DATA EXCERPTS: Begin

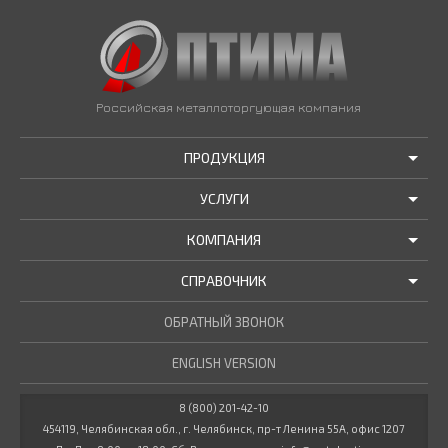
Российская металлоторгующая компания
ПРОДУКЦИЯ
УСЛУГИ
АКЦИИ И РАСПРОДАЖИ
КОМПАНИЯ
ТРУБЫ В НАЛИЧИИ
ДОСТАВКА
СПРАВОЧНИК
МЕТАЛЛОПРОКАТ В НАЛИЧИИ
РЕЗКА В РАЗМЕР
О НАС
НОВОСТИ КОМПАНИИ
ОБРАТНЫЙ ЗВОНОК
ПРОЧИЕ УСЛУГИ
ГОСТЫ / ТУ
МАРОЧНИК СТАЛЕЙ
ENGLISH VERSION
СТАТЬИ
КУЛЬКУЛЯТОР МЕТАЛЛУРГА
ДОКУМЕНТЫ
8 (800) 201-42-10
454119, Челябинская обл., г. Челябинск, пр-т Ленина 55А, офис 1207
ВАКАНСИИ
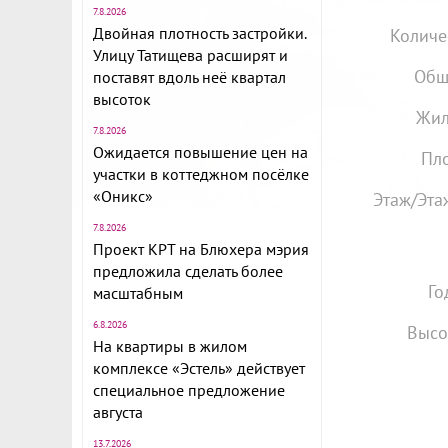
7.8.2026
Двойная плотность застройки.
Количе
Улицу Татищева расширят и
Общ
поставят вдоль неё квартал
высоток
Жил
7.8.2026
Ожидается повышение цен на
Пло
участки в коттеджном посёлке
«Оникс»
Этаж/Эта
7.8.2026
Проект КРТ на Блюхера мэрия
предложила сделать более
Го
масштабным
6.8.2026
Высо
На квартиры в жилом
комплексе «Эстель» действует
специальное предложение
августа
13.7.2026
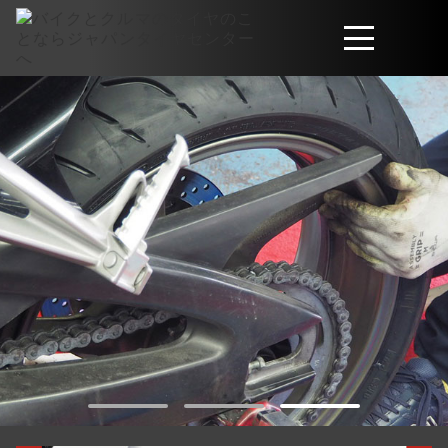
取扱商品
会社概要
工賃・サービスについて
お問い合わせ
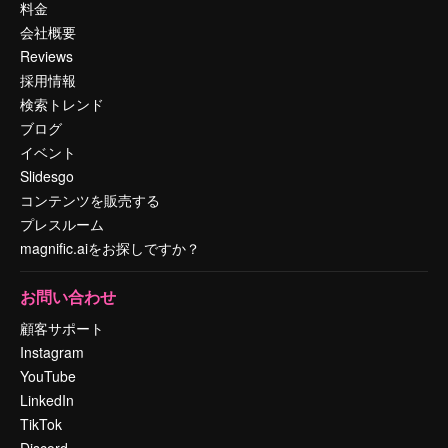
料金
会社概要
Reviews
採用情報
検索トレンド
ブログ
イベント
Slidesgo
コンテンツを販売する
プレスルーム
magnific.aiをお探しですか？
お問い合わせ
顧客サポート
Instagram
YouTube
LinkedIn
TikTok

DATA EXCERPTS: End

WHAT YOU WILL DO — Since the listing holds pictures, return everything else in it exactly and omit those.

ANSWER TO THIS EXERCISE —
Российская металлоторгующая компания
ПРОДУКЦИЯ
УСЛУГИ
АКЦИИ И РАСПРОДАЖИ
КОМПАНИЯ
ТРУБЫ В НАЛИЧИИ
ДОСТАВКА
СПРАВОЧНИК
МЕТАЛЛОПРОКАТ В НАЛИЧИИ
РЕЗКА В РАЗМЕР
О НАС
НОВОСТИ КОМПАНИИ
ОБРАТНЫЙ ЗВОНОК
ПРОЧИЕ УСЛУГИ
ГОСТЫ / ТУ
МАРОЧНИК СТАЛЕЙ
ENGLISH VERSION
СТАТЬИ
КУЛЬКУЛЯТОР МЕТАЛЛУРГА
ДОКУМЕНТЫ
8 (800) 201-42-10
454119, Челябинская обл., г. Челябинск, пр-т Ленина 55А, офис 1207
ВАКАНСИИ
7.8.2026
Двойная плотность застройки.
Количе
Улицу Татищева расширят и
Общ
поставят вдоль неё квартал
высоток
Жил
7.8.2026
Ожидается повышение цен на
Пло
участки в коттеджном посёлке
«Оникс»
Этаж/Эта
7.8.2026
Проект КРТ на Блюхера мэрия
предложила сделать более
Го
масштабным
6.8.2026
Высо
На квартиры в жилом
комплексе «Эстель» действует
специальное предложение
августа
13.7.2026
取扱商品
会社概要
工賃・サービスについて
お問い合わせ
料金
会社概要
Reviews
採用情報
検索トレンド
ブログ
イベント
Slidesgo
コンテンツを販売する
プレスルーム
magnific.aiをお探しですか？
お問い合わせ
顧客サポート
Instagram
YouTube
LinkedIn
TikTok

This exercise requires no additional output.